On the topic of relating to anybody, how many university presidents’ wives volunteer to work at track meets?

“She’d be sitting down there with all the old-timers,” Huber said. “She’d be working as timer, counting laps, things like that. It was typical of how much she cared about what we were doing.”

She was a prolific marathoner and was deeply involved in the Susan G. Komen Race for the Cure. It was one of the many charities to which she devoted her talents. Huber worked alongside her on the Komen event, which originated in Vermillion, and then moved to Sioux Falls.

“At first I knew her just based on conversations we’d have at university things,” Huber said. “But I really got to see what kind of person she is when we were working on the Komen Race for the Cure.

“She wanted that event to be something special, not just for USD but for Vermillion. My impression is that she was like that with all the charities she worked with.”

She was often credited by her husband for getting him up to speed on his knowledge of sports. It is a recurring joke Jim Abbott tells about himself that he didn’t know a football from a basketball until it became part of his job to make the distinction -- and he was able to pull it off only with help from his wife.

Eric Robertson, a senior basketball player with the Coyotes, had developed a rapport with the pair over his time at USD. She was hard to miss in the first row.

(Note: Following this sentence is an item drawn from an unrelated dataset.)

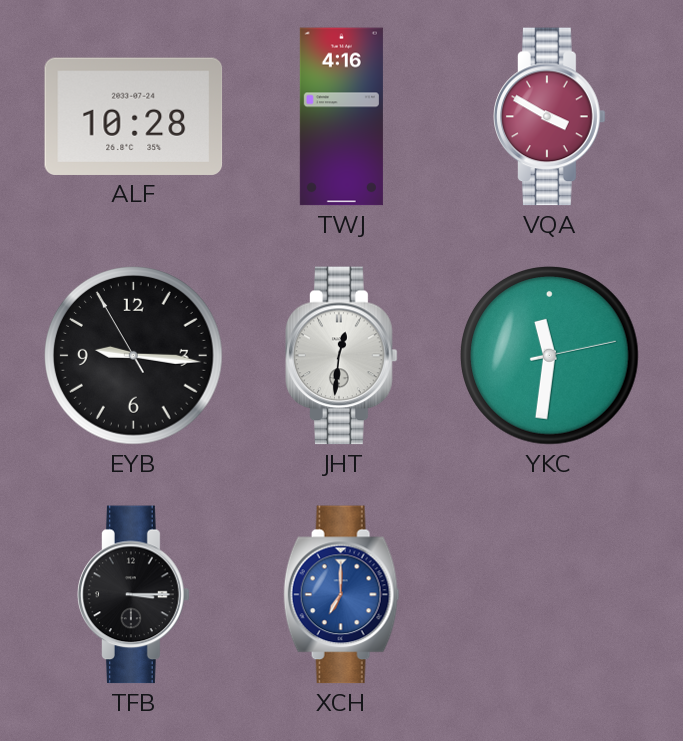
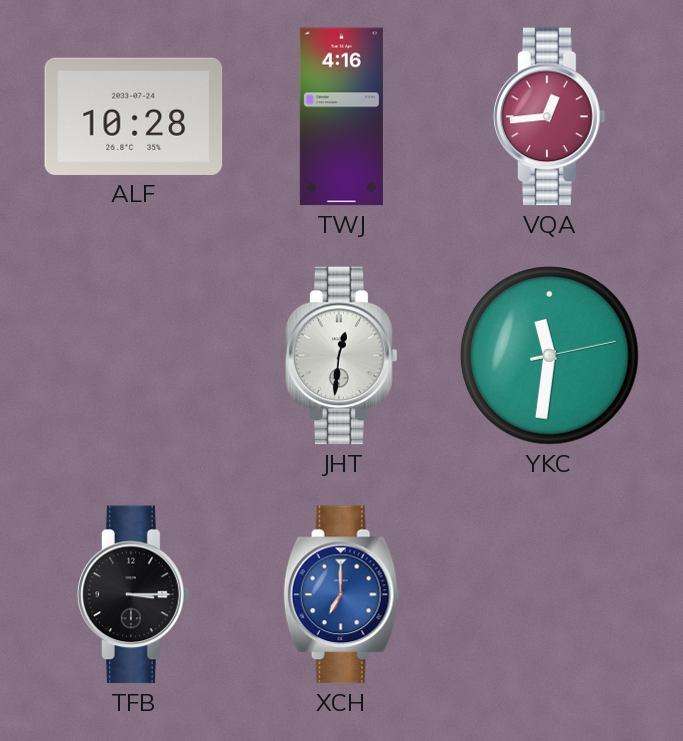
VQA: 3:50 -> 12:44
EYB: 9:15 -> none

“I had few buddies from the University of Minnesota down here with me for a weekend one time,” Robertson said. “Colette and President Abbott came over and we talked. They were both calling me ‘ERob’. When they left, my friends asked me who they were. I said ‘That’s the president and his wife.’ They were amazed. They’d only seen their president on television, if they could recognize him at all. And then here at USD, the president and his wife are calling me ‘ERob.’”

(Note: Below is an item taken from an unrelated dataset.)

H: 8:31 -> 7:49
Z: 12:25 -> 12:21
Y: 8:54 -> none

While watching countless hours of video of his team playing at the DakotaDome, Smith would inevitably notice Colette reacting to the game at courtside.

“She was yelling encouragement to the players, standing up and encouraging the fans, yelling at the refs – it was so much fun to see that passion shine through.”

Her husband would joke that if Colette witnessed a Coyote player pulling out a pistol and shooting an opposing player, ‘She would stand up and tell the ref that wasn’t a foul,’ according to Herbster.

“It was never malicious, just a passion for basketball,” Herbster said. “That was how she approached life.”

USD will host a memorial service for Colette Abbott on Monday at 11 a.m. in Aalfs Auditorium in Slagle Hall. The family is hosting an open house on Sunday at the president’s residence from 2-5 p.m. All are welcome. The family requests that memorial gifts be directed to the James W. and Colette Abbott scholarship at the USD Foundation or to the Children’s Home Society.

“She’s going to be missed,” Herbster said. “But with Colette, she left such a positive impression on so many people, I don’t think you could truly say she’s gone.”